The petition contended that the district court, which on Friday dismissed Salman's appeal against his prison term, had not properly considered the arguments made on his behalf.
The district court also upheld the chief judicial magistrate's judgment of April 2006 sentencing the star to prison in the 1998 poaching case.
The revision petition said samples of blood, evidence gathered from a vehicle used by the star and blood stains were the main grounds for his conviction.
The recovered hair were not specifically identified as that of a chinkara and might even have been from a dog or a cat, it said.
The petition was filed in the registry of the high court's principal bench in Jodhpur and the date for its hearing is yet to be fixed.
Sources said it could be taken up on Monday only in exceptional circumstances or would be listed for Wednesday.
Saraswat said: "The court ignored our defence with regard to prosecution witnesses Harish Dulani and Ashok Patni.

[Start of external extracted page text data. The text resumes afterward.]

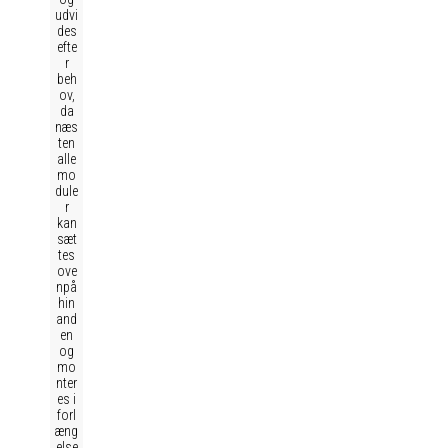
udvi
des
efte
r
beh
ov,
da
næs
ten
alle
mo
dule
r
kan
sæt
tes
ove
npå
hin
and
en
og
mo
nter
es i
forl
æng
else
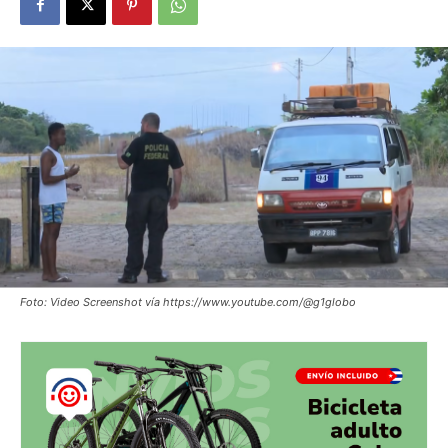
Foto: Video Screenshot vía https://www.youtube.com/@g1globo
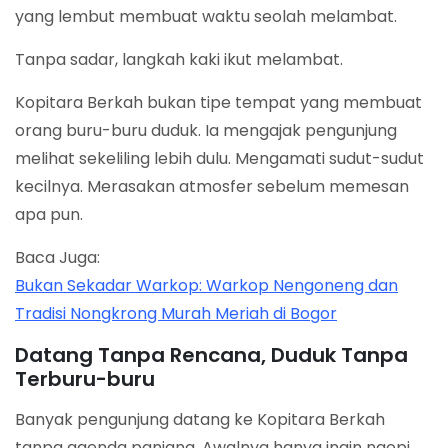
yang lembut membuat waktu seolah melambat.
Tanpa sadar, langkah kaki ikut melambat.
Kopitara Berkah bukan tipe tempat yang membuat
orang buru-buru duduk. Ia mengajak pengunjung
melihat sekeliling lebih dulu. Mengamati sudut-sudut
kecilnya. Merasakan atmosfer sebelum memesan
apa pun.
Baca Juga:
Bukan Sekadar Warkop: Warkop Nengoneng dan
Tradisi Nongkrong Murah Meriah di Bogor
Datang Tanpa Rencana, Duduk Tanpa
Terburu-buru
Banyak pengunjung datang ke Kopitara Berkah
tanpa agenda panjang. Awalnya hanya ingin ngopi.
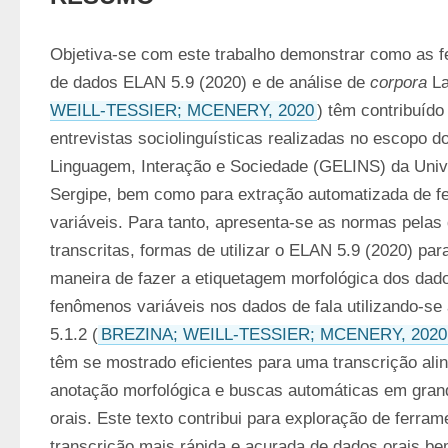
Objetiva-se com este trabalho demonstrar como as fe
de dados ELAN 5.9 (2020) e de análise de 
corpora
 L
WEILL-TESSIER; MCENERY, 2020
) têm contribuído 
entrevistas sociolinguísticas realizadas no escopo 
Linguagem, Interação e Sociedade (GELINS) da Unive
Sergipe, bem como para extração automatizada de fe
variáveis. Para tanto, apresenta-se as normas pelas 
transcritas, formas de utilizar o ELAN 5.9 (2020) para 
maneira de fazer a etiquetagem morfológica dos dado
fenômenos variáveis nos dados de fala utilizando-se
5.1.2 (
BREZINA; WEILL-TESSIER; MCENERY, 2020
têm se mostrado eficientes para uma transcrição ali
anotação morfológica e buscas automáticas em grand
orais. Este texto contribui para exploração de ferra
transcrição mais rápida e acurada de dados orais b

When the court itself declared Dulani a hostile witness, how could his evidence be used against Salman?"
The revision petition, however, contended that the decision of the magistrate's court was liable to be quashed as it contained "many errors, contradictions and irregularities."
It also questioned Salman's conviction in a case in which all the other accused were acquitted.
The petition claimed it was "beyond any common sense" that a person from Maharashtra could hunt protected animals in Rajasthan on his own.